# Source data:
== == ==

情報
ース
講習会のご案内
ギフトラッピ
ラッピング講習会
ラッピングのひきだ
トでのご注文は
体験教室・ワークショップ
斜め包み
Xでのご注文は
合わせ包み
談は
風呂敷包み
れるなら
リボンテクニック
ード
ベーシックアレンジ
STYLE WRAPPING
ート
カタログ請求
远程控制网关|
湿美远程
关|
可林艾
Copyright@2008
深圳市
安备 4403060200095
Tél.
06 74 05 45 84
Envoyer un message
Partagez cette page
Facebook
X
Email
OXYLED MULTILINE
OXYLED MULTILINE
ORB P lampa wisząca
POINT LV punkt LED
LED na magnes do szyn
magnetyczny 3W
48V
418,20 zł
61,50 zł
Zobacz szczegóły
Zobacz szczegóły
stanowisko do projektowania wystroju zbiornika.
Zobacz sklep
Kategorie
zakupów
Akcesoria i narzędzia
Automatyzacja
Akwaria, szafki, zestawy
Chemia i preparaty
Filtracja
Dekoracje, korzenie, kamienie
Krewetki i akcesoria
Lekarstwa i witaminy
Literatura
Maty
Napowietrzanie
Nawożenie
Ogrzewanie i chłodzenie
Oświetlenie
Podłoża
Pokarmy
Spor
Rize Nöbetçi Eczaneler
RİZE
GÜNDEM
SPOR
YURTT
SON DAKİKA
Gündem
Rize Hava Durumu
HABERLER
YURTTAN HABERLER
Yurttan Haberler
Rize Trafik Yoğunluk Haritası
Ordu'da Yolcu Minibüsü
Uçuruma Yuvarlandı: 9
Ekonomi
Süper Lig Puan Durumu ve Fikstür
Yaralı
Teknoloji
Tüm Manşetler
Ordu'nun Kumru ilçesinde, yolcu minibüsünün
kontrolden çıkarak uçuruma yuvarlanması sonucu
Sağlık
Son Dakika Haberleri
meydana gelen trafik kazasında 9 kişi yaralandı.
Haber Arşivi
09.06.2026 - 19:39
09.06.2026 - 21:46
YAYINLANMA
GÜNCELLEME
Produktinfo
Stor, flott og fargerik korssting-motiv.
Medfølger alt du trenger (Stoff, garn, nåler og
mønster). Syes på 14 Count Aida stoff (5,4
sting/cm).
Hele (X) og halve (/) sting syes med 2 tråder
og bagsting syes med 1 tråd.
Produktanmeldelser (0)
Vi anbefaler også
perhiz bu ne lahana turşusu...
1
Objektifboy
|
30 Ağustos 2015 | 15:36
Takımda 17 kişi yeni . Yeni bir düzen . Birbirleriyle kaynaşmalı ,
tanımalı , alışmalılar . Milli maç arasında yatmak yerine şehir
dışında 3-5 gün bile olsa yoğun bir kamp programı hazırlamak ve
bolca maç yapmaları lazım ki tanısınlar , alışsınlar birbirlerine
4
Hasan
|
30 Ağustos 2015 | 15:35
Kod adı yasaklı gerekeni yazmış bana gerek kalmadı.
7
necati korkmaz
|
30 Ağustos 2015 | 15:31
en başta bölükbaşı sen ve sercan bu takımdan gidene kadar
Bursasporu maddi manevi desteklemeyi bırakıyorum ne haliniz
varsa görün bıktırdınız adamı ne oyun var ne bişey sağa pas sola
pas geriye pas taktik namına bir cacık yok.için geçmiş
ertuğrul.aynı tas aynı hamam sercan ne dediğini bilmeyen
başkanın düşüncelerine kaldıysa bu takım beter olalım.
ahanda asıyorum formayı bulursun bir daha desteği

== == ==

# Exercise:
From the records above, print exactly the lines that run from the line with "09.06.2026 - 21:46" to the line with "30 Ağustos 2015 | 15:31", inclusive.

# Result for this task:
09.06.2026 - 21:46
YAYINLANMA
GÜNCELLEME
Produktinfo
Stor, flott og fargerik korssting-motiv.
Medfølger alt du trenger (Stoff, garn, nåler og
mønster). Syes på 14 Count Aida stoff (5,4
sting/cm).
Hele (X) og halve (/) sting syes med 2 tråder
og bagsting syes med 1 tråd.
Produktanmeldelser (0)
Vi anbefaler også
perhiz bu ne lahana turşusu...
1
Objektifboy
|
30 Ağustos 2015 | 15:36
Takımda 17 kişi yeni . Yeni bir düzen . Birbirleriyle kaynaşmalı ,
tanımalı , alışmalılar . Milli maç arasında yatmak yerine şehir
dışında 3-5 gün bile olsa yoğun bir kamp programı hazırlamak ve
bolca maç yapmaları lazım ki tanısınlar , alışsınlar birbirlerine
4
Hasan
|
30 Ağustos 2015 | 15:35
Kod adı yasaklı gerekeni yazmış bana gerek kalmadı.
7
necati korkmaz
|
30 Ağustos 2015 | 15:31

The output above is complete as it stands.